I've done a fair amount of importing XML into a program called FileMaker (think MS Access). I spent a couple of hours working on a XML tranform and was able to parse the list of games and their roms. I got far enough to prove that it could work. Does anyone know if the XML schema is documented somewhere? The general structure is listed at the top but not the number of times each element must or can appear.
Well that's the thing right there....
For most of the stuff in the xml, the minimum amount is 0 and the maximum amount is infinate (of course there is a practical limit, but you get my point). The only two real exceptions being the rom name and description. A couple of things are fixed and required, like the driver status and the controls info, but for the most part everything is optional and there can be multiple entries.

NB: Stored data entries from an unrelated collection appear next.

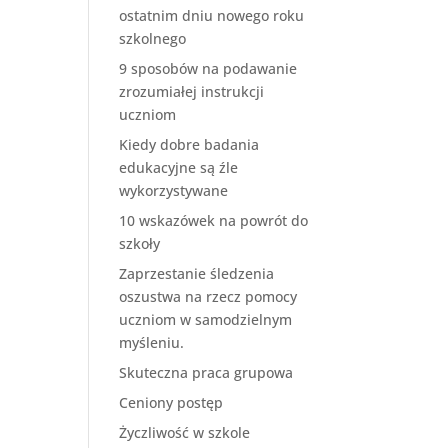
ostatnim dniu nowego roku
szkolnego
9 sposobów na podawanie
zrozumiałej instrukcji
uczniom
Kiedy dobre badania
edukacyjne są źle
wykorzystywane
10 wskazówek na powrót do
szkoły
Zaprzestanie śledzenia
oszustwa na rzecz pomocy
uczniom w samodzielnym
myśleniu.
Skuteczna praca grupowa
Ceniony postęp
Życzliwość w szkole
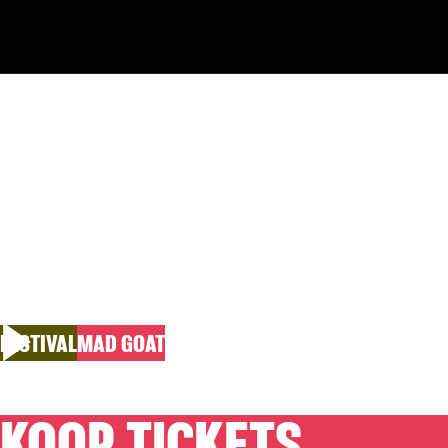
COMEDIA L
Mad Goat 2026
FESTIVAL
MAD GOAT
KOOP TICKETS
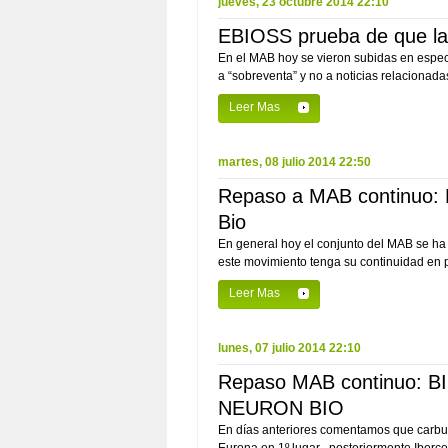
jueves, 23 octubre 2014 22:10
EBIOSS prueba de que la
En el MAB hoy se vieron subidas en esp
a “sobreventa” y no a noticias relacionada
Leer Mas
martes, 08 julio 2014 22:50
Repaso a MAB continuo: B
Bio
En general hoy el conjunto del MAB se ha 
este movimiento tenga su continuidad en 
Leer Mas
lunes, 07 julio 2014 22:10
Repaso MAB continuo:
NEURON BIO
En días anteriores comentamos que carbure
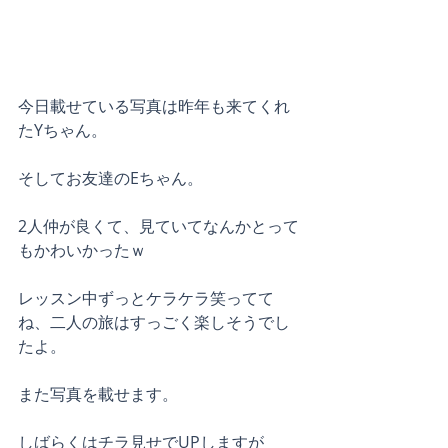
今日載せている写真は昨年も来てくれ
たYちゃん。
そしてお友達のEちゃん。
2人仲が良くて、見ていてなんかとって
もかわいかったｗ
レッスン中ずっとケラケラ笑ってて
ね、二人の旅はすっごく楽しそうでし
たよ。
また写真を載せます。
しばらくはチラ見せでUPしますが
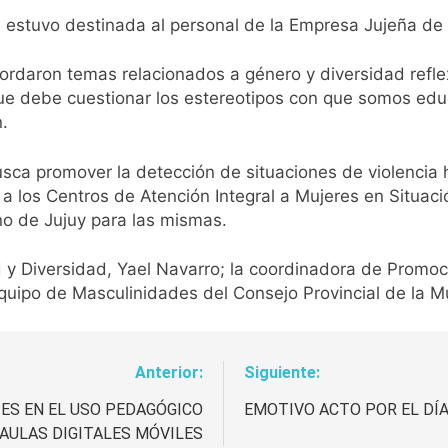
n estuvo destinada al personal de la Empresa Jujeña de
ordaron temas relacionados a género y diversidad refle
ue debe cuestionar los estereotipos con que somos educ
.
sca promover la detección de situaciones de violencia 
n a los Centros de Atención Integral a Mujeres en Situac
rno de Jujuy para las mismas.
ad y Diversidad, Yael Navarro; la coordinadora de Promo
quipo de Masculinidades del Consejo Provincial de la M
Anterior:
Siguiente:
ES EN EL USO PEDAGÓGICO
EMOTIVO ACTO POR EL DÍA
 AULAS DIGITALES MÓVILES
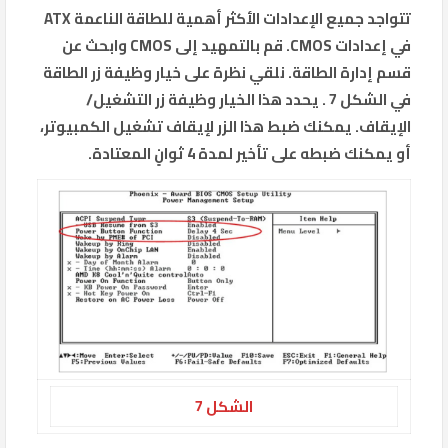
تتواجد جميع الإعدادات الأكثر أهمية للطاقة الناعمة ATX
في إعدادات CMOS. قم بالتمهيد إلى CMOS وابحث عن
قسم إدارة الطاقة. نلقي نظرة على خيار وظيفة زر الطاقة
في الشكل 7 . يحدد هذا الخيار وظيفة زر التشغيل/
الإيقاف. يمكنك ضبط هذا الزر لإيقاف تشغيل الكمبيوتر،
أو يمكنك ضبطه على تأخير لمدة 4 ثوانٍ المعتادة.
الشكل 7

Myself I've always ignored the schema. It isn't particularly helpful due to that fact.
If I were going to make a generic database and wanted to be able to search ANYTHING, here is how I would handle it......
A line like: <game name="xfilesp" sourcefile="whitestar.c" ismechanical="yes">
Would get divided into columns like so:
game:name|game:sourcefile|game:ismechanical
-------------------------------------------------------
xfilesp | whitestar.c | yes
See? You generically combine the node name (game) with the variable setting (name, sourcefile...ect) and get the unique column name.
For node values that don't have variables you simply use the node name so adding to our entry:
<description>X-Files (3.03)</description>
<year>1997</year>
<manufacturer>Sega</manufacturer>
would translate into the columns:
description | year | manufacturer
X-Files (3.03) | 1997 | Sega
The only tricky bit would be duplicate node names.... you would have to keep a list of the node names you've already printed for each entry and rename as needed.
Like the rom entries:
<rom name="xfcpu.303" size="131072" crc="c7ab5efe" sha1="dcb4b89adfb5ba39e59c1118a00b29941d3ea4e9" region="user1" offset="0"/>
<rom name="xfildspa.300" size="524288" crc="03c96af8" sha1="06a26116f863bb9b2d127e18c5ba500537923d62" region="dmdcpu" offset="0"/>
The first set of columns you add would be rom:name, rom:size ect... BUT upon finding a new rom node you would probably want to rename the new one to rom2:name, rom2:size ect....
Or at least that's how I would do it. Basically parse the xml as it's loaded, one node at a time.... deal with the results generically if at all possible.